Connolly was ordained to the priesthood by Bishop Daniel Feehan for the Diocese of Providence on December 21, 1923. After his ordination, Connolly served as a curate at Our Lady of Lourdes Parish in Wellfleet, Massachusetts.

In 1924, after being incardinated, or transferred, to the Archdiocese of St. Paul in Minnesota, Connolly entered Catholic University of Leuven in Leuven, Belgium. He earned a doctorate in historical science summa cum laude in 1928. After receiving his doctorate, Connolly traveled to St.
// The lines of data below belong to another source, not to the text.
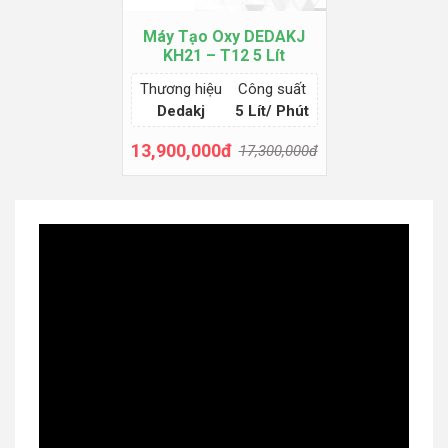
Máy Tạo Oxy DEDAKJ
KH21 – T12 5 Lít
Thương hiệu
Công suất
Dedakj
5 Lít/ Phút
13,900,000đ
17,300,000đ
Thêm giỏ hàng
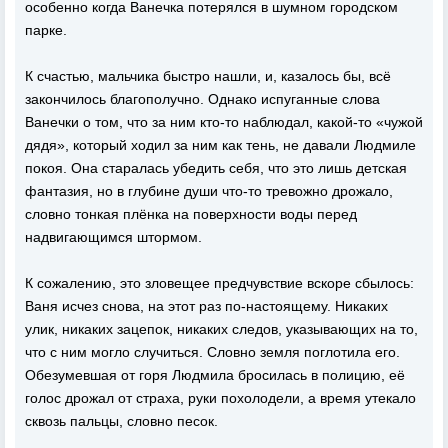
особенно когда Ванечка потерялся в шумном городском
парке.
К счастью, мальчика быстро нашли, и, казалось бы, всё
закончилось благополучно. Однако испуганные слова
Ванечки о том, что за ним кто-то наблюдал, какой-то «чужой
дядя», который ходил за ним как тень, не давали Людмиле
покоя. Она старалась убедить себя, что это лишь детская
фантазия, но в глубине души что-то тревожно дрожало,
словно тонкая плёнка на поверхности воды перед
надвигающимся штормом.
К сожалению, это зловещее предчувствие вскоре сбылось:
Ваня исчез снова, на этот раз по-настоящему. Никаких
улик, никаких зацепок, никаких следов, указывающих на то,
что с ним могло случиться. Словно земля поглотила его.
Обезумевшая от горя Людмила бросилась в полицию, её
голос дрожал от страха, руки похолодели, а время утекало
сквозь пальцы, словно песок.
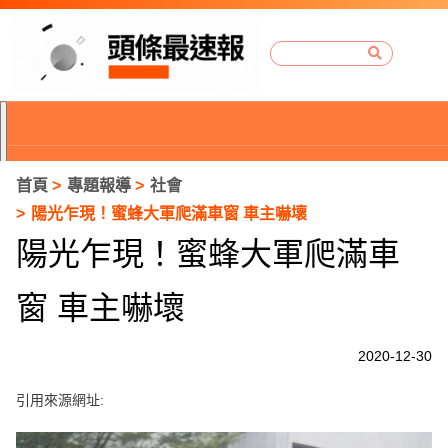
首頁
專題報導
社會
陽光乍現！蜜蜂大軍爬滿車窗 車主嚇壞
陽光乍現！蜜蜂大軍爬滿車
窗 車主嚇壞
2020-12-30
引用來源網址:
P
r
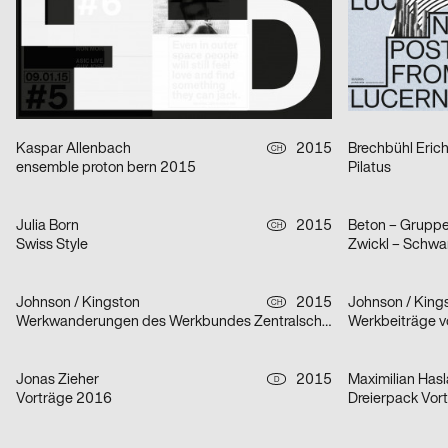
ANSCHLAG BERLIN
Kafka’s Verwan
Bureau Collective
2015
Mark Frick, Bur
CH
Tourismus-Region Andermatt
Furor Floralis, 
Kaspar Allenbach
2015
Brechbühl Eric
CH
ensemble proton bern 2015
Pilatus
Julia Born
2015
Beton – Gruppe
CH
Swiss Style
Johnson / Kingston
2015
Johnson / King
CH
Werkwanderungen des Werkbundes Zentralschweiz
Werkbeiträge v
Jonas Zieher
2015
Maximilian Hasl
D
Vorträge 2016
Dreierpack Vor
Paul, Minnesota, where he served as a professor and then rector of Nazareth Hall Preparatory Seminary in Arden, Hills, Minnesota, from 1940 to 1943 and Saint Paul Seminary in St. Paul from 1943 to 1945.

=== Coadjutor Bishop and Bishop of Fall River ===
On April 7, 1945, Connolly was appointed coadjutor bishop of Fall River and titular bishop of Mylasa by Pope Pius XII. He received his episcopal consecration at the Cathedral of Saint Paul in St. Paul on May 24, 1945, from Archbishop John Murray, with Bishops William O. Brady and Leo Binz serving as co-consecrators. In addition to his episcopal duties, he served as pastor of Sacred Heart Parish from 1945 to 1951. Upon the death of Bishop James Cassidy, Connolly automatically succeeded him as the fourth bishop of Fall River on May 17, 1951.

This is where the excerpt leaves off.